■ What is needed: Extract the line that contains "Сертификат Поэзия.ру: серия" and every line after it to the end of the records below, exactly as written and nothing else.

■ Supplied data:
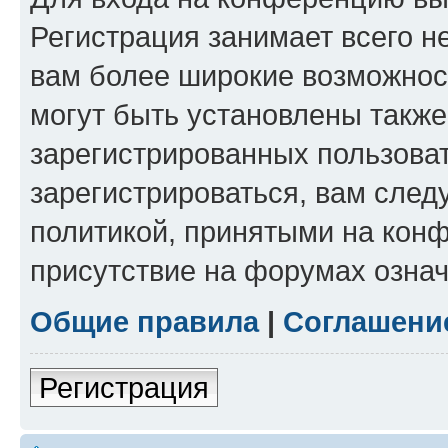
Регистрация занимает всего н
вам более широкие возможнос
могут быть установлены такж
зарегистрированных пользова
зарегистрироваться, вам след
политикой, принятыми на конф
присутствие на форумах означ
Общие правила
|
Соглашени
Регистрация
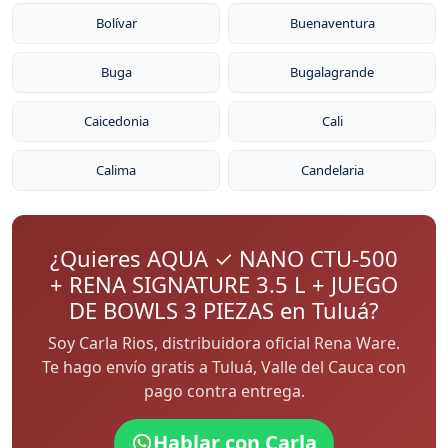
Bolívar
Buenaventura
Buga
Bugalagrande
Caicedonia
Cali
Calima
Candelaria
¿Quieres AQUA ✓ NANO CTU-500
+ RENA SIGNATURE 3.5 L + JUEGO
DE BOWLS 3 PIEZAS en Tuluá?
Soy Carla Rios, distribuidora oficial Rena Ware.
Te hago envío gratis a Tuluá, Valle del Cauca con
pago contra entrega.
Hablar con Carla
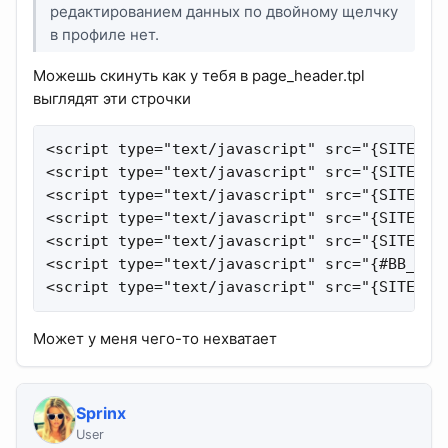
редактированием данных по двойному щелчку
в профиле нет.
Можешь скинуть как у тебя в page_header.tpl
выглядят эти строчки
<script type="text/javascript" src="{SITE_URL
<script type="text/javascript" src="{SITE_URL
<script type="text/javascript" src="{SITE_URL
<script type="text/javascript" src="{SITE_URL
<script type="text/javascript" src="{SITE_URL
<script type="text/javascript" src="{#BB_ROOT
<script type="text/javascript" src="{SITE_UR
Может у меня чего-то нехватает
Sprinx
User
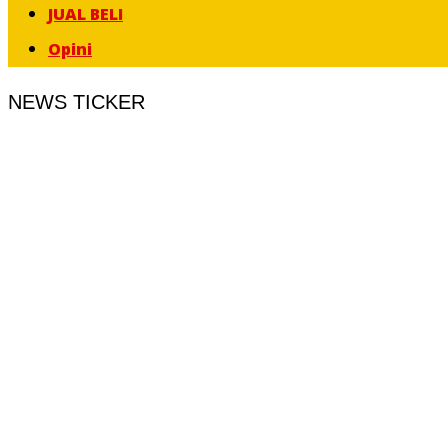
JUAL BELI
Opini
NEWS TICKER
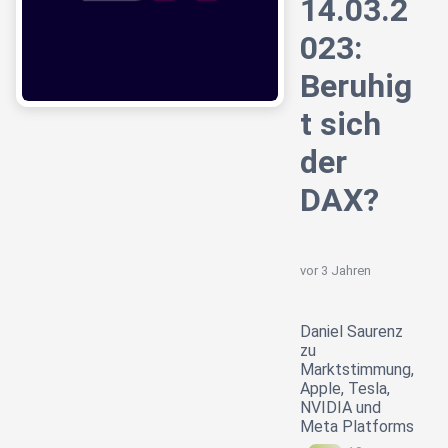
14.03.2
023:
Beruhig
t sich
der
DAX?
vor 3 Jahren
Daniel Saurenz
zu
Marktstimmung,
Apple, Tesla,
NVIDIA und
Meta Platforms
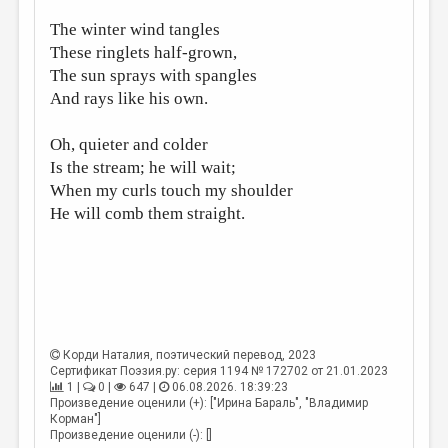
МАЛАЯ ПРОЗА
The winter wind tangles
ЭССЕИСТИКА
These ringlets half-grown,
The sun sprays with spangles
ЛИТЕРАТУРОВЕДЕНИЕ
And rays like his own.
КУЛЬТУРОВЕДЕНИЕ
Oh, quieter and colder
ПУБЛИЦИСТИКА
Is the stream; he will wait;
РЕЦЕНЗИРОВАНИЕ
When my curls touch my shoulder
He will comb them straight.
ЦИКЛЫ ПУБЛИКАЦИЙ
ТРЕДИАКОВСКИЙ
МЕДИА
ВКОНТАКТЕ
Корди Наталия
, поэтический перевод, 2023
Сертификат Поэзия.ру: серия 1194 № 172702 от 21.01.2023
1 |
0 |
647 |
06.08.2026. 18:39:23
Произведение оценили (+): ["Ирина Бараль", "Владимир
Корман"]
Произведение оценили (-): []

■ Answer to the problem:
Сертификат Поэзия.ру: серия 1194 № 172702 от 21.01.2023
1 |
0 |
647 |
06.08.2026. 18:39:23
Произведение оценили (+): ["Ирина Бараль", "Владимир
Корман"]
Произведение оценили (-): []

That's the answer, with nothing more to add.